Measles virus nucleocapsid protein increases osteoblast differentiation in Paget's disease

Abstract

Paget's disease (PD) is characterized by focal and dramatic bone resorption and formation. Treatments that target osteoclasts (OCLs) block both pagetic bone resorption and formation; therefore, PD offers key insights into mechanisms that couple bone resorption and formation. Here, we evaluated OCLs from 3 patients with PD and determined that measles virus nucleocapsid protein (MVNP) was expressed in 70% of these OCLs. Moreover, transgenic mice with OCL-specific expression of MVNP (MVNP mice) developed PD-like bone lesions that required MVNP-dependent induction of high IL-6 expression levels in OCLs. In contrast, mice harboring a knockin of p62P394L (p62-KI mice), which is the most frequent PD-associated mutation, exhibited increased bone resorption, but not formation. Evaluation of OCLs from MVNP, p62-KI, and WT mice revealed increased IGF1 expression in MVNP-expressing OCLs that resulted from the high IL-6 expression levels in these cells. IL-6, in turn, increased the expression of coupling factors, specifically ephrinB2 on OCLs and EphB4 on osteoblasts (OBs). IGF1 enhanced ephrinB2 expression on OCLs and OB differentiation. Importantly, ephrinB2 and IGF1 levels were increased in MVNP-expressing OCLs from patients with PD and MVNP-transduced human OCLs compared with levels detected in controls. Further, anti-IGF1 or anti-IGF1R blocked Runx2 and osteocalcin upregulation in OBs cocultured with MVNP-expressing OCLs. These results suggest that in PD, MVNP upregulates IL-6 and IGF1 in OCLs to increase ephrinB2-EphB4 coupling and bone formation.

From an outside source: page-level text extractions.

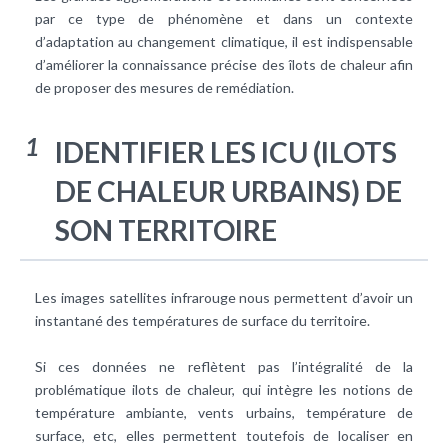
par ce type de phénomène et dans un contexte
d’adaptation au changement climatique, il est indispensable
d’améliorer la connaissance précise des îlots de chaleur afin
de proposer des mesures de remédiation.
1
IDENTIFIER LES ICU (ILOTS
DE CHALEUR URBAINS) DE
SON TERRITOIRE
Les images satellites infrarouge nous permettent d’avoir un
instantané des températures de surface du territoire.
Si ces données ne reflètent pas l’intégralité de la
problématique ilots de chaleur, qui intègre les notions de
température ambiante, vents urbains, température de
surface, etc, elles permettent toutefois de localiser en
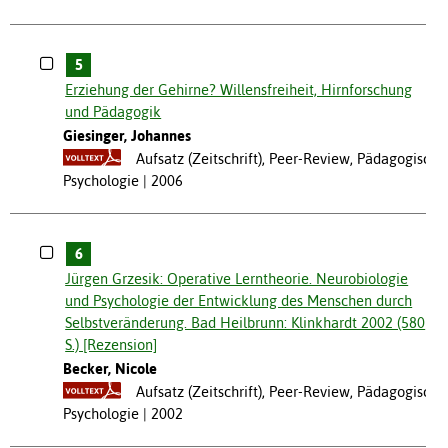
5
Erziehung der Gehirne? Willensfreiheit, Hirnforschung
und Pädagogik
Giesinger, Johannes
Aufsatz (Zeitschrift), Peer-Review, Pädagogische
Psychologie
2006
6
Jürgen Grzesik: Operative Lerntheorie. Neurobiologie
und Psychologie der Entwicklung des Menschen durch
Selbstveränderung. Bad Heilbrunn: Klinkhardt 2002 (580
S.) [Rezension]
Becker, Nicole
Aufsatz (Zeitschrift), Peer-Review, Pädagogische
Psychologie
2002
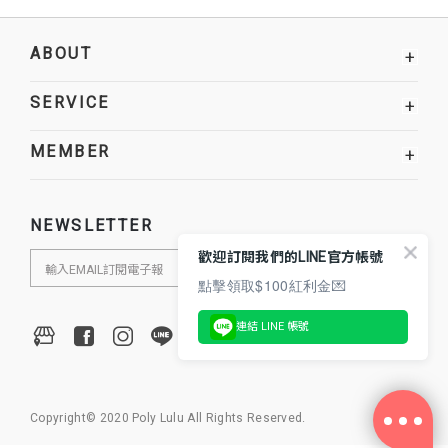
ABOUT
+
SERVICE
+
MEMBER
+
NEWSLETTER
歡迎訂閱我們的LINE官方帳號
點擊領取$100紅利金💌
連結 LINE 帳號
Copyright© 2020 Poly Lulu All Rights Reserved.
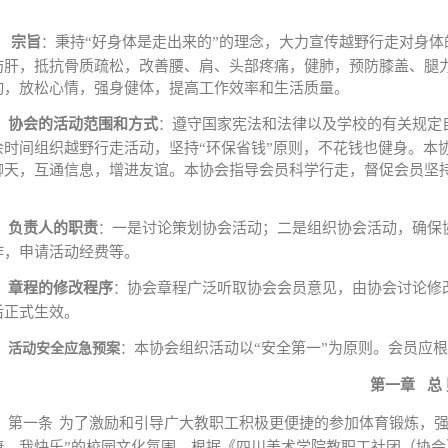
宗旨
秉持“好身体是走出来的”的理念，大力宣传越野行走对身
：
肪肝，抵抗骨质疏松，改善腰、肩、头部疼痛，健肺，预防膝盖、腿
动，放松心情，强身健体，提高工作效率和生活质量。
协会的活动范围和方式
遵守国家宪法和法律以及学校的有关规定
：
余时间组织越野行走活动，坚持“环保省钱”原则，不花钱也健身。本
聊天，互通信息，增进友谊。本协会指导会员科学行走，督促会员坚
。
负责人的职责
一是讨论策划协会活动；二是组织协会活动，确保
：
作，申请活动经费等。
章程的修改程序
协会章程广泛听取协会会员意见，由协会讨论修
：
后正式生效。
本协会组织活动以“安全第一”为原则。会员应
活动安全应急预案
：
第一章
总
第一条
为了激励和引导广大教职工积极更便捷的参加体育锻炼，强
康、我快乐”的校园文化氛围。根据《四川美术学院教职工社团（协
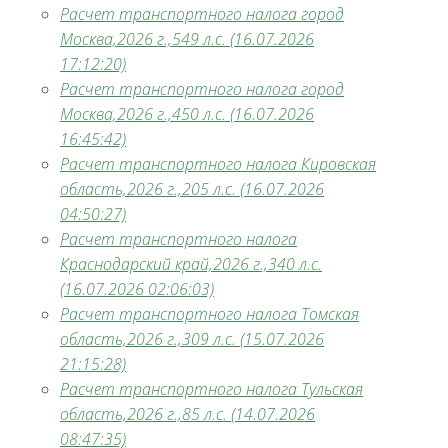
Расчет транспортного налога город
Москва,2026 г.,549 л.с. (16.07.2026
17:12:20)
Расчет транспортного налога город
Москва,2026 г.,450 л.с. (16.07.2026
16:45:42)
Расчет транспортного налога Кировская
область,2026 г.,205 л.с. (16.07.2026
04:50:27)
Расчет транспортного налога
Краснодарский край,2026 г.,340 л.с.
(16.07.2026 02:06:03)
Расчет транспортного налога Томская
область,2026 г.,309 л.с. (15.07.2026
21:15:28)
Расчет транспортного налога Тульская
область,2026 г.,85 л.с. (14.07.2026
08:47:35)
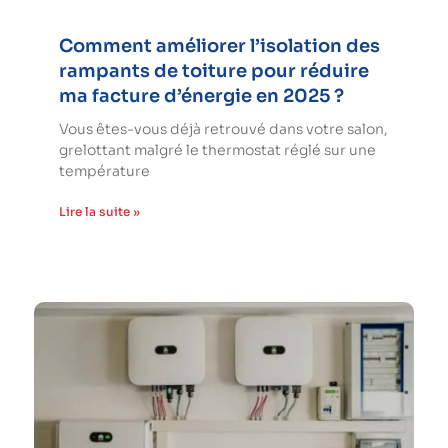
Comment améliorer l’isolation des
rampants de toiture pour réduire
ma facture d’énergie en 2025 ?
Vous êtes-vous déjà retrouvé dans votre salon,
grelottant malgré le thermostat réglé sur une
température
Lire la suite »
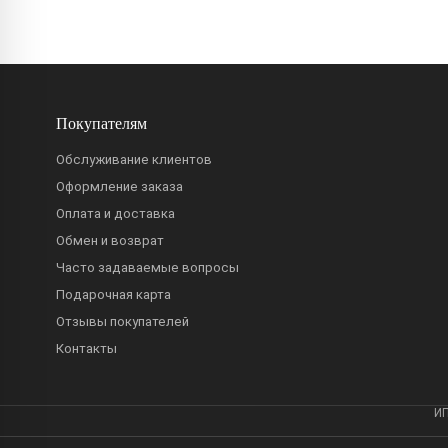
Покупателям
Обслуживание клиентов
Оформление заказа
Оплата и доставка
Обмен и возврат
Часто задаваемые вопросы
Подарочная карта
Отзывы покупателей
Контакты
ИП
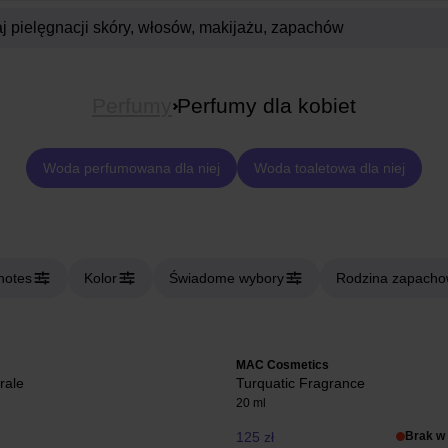
Perfumy
Perfumy dla kobiet
Woda perfumowana dla niej
Woda toaletowa dla niej
notes
Kolor
Świadome wybory
Rodzina zapach
MAC Cosmetics
rale
Turquatic Fragrance
20 ml
125 zł
Brak w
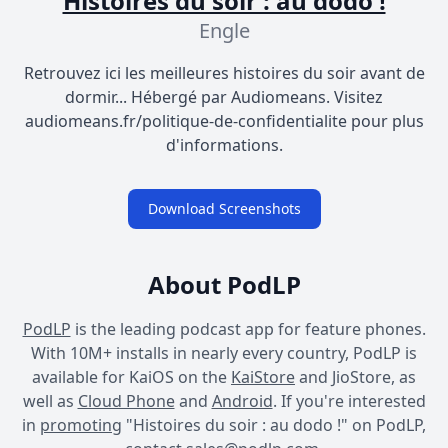
Histoires du soir : au dodo !
Engle
Retrouvez ici les meilleures histoires du soir avant de
dormir... Hébergé par Audiomeans. Visitez
audiomeans.fr/politique-de-confidentialite pour plus
d'informations.
Download Screenshots
About PodLP
PodLP
is the leading podcast app for feature phones.
With 10M+ installs in nearly every country, PodLP is
available for KaiOS on the
KaiStore
and JioStore, as
well as
Cloud Phone
and
Android
. If you're interested
in
promoting
"Histoires du soir : au dodo !" on PodLP,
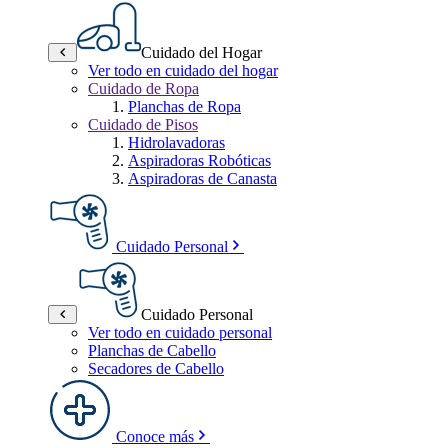
Cuidado del Hogar
Ver todo en cuidado del hogar
Cuidado de Ropa
Planchas de Ropa
Cuidado de Pisos
Hidrolavadoras
Aspiradoras Robóticas
Aspiradoras de Canasta
Cuidado Personal
Cuidado Personal
Ver todo en cuidado personal
Planchas de Cabello
Secadores de Cabello
Conoce más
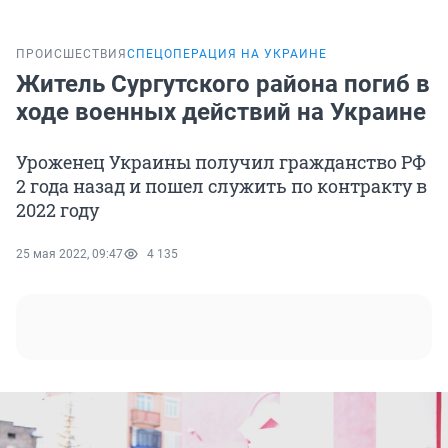
ПРОИСШЕСТВИЯ
СПЕЦОПЕРАЦИЯ НА УКРАИНЕ
Житель Сургутского района погиб в
ходе военных действий на Украине
Уроженец Украины получил гражданство РФ
2 года назад и пошел служить по контракту в
2022 году
25 мая 2022, 09:47
4 135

Figure 1. Expression of ephrins and Ephs in WT, MVNP, p62-KI, and MVNP p62-KI mice.

(A) Bone lysates from 8-month-old WT, MVNP, and p62-KI mice were assayed for ephrin and Eph protein expression. Results are representative of 3 biological replicates. (B) Bone lysates were obtained from 2- to 12-month-old mice and tested for ephrinB2 and EphB4 expression. Results are representative of 3 biological replicates. (C) Vertebral sections from 12-month-old mice were stained with anti-ephrinB2 and -EphB4 Abs as described in Methods. Results are representative of 3 to 7 biological replicates. OCLs from MVNP mice clearly stained for ephrinB2 compared with OCLs from p62-KI and WT mice, which showed minimal or negative staining. OBs from MVNP mice stained positively for EphB4 compared with OBs from WT and p62-KI mice. Scoring was based on staining intensity (positive or negative) and was performed by a blinded observer. Solid arrows point to OCLs, and arrowheads point to OBs. As previously reported, marrow cells (indicated by asterisks) also stained positively for EphB4 (33). Original magnification, ×400. (D) OCLs derived from cultures of CD11b⁺ cells from 8-month-old mice were assayed for ephrinB2 as described in Methods. Results are representative of 3 biological replicates. The basal ratio of every molecule/loading control is shown as 1.0 for WT samples in A, B, and D.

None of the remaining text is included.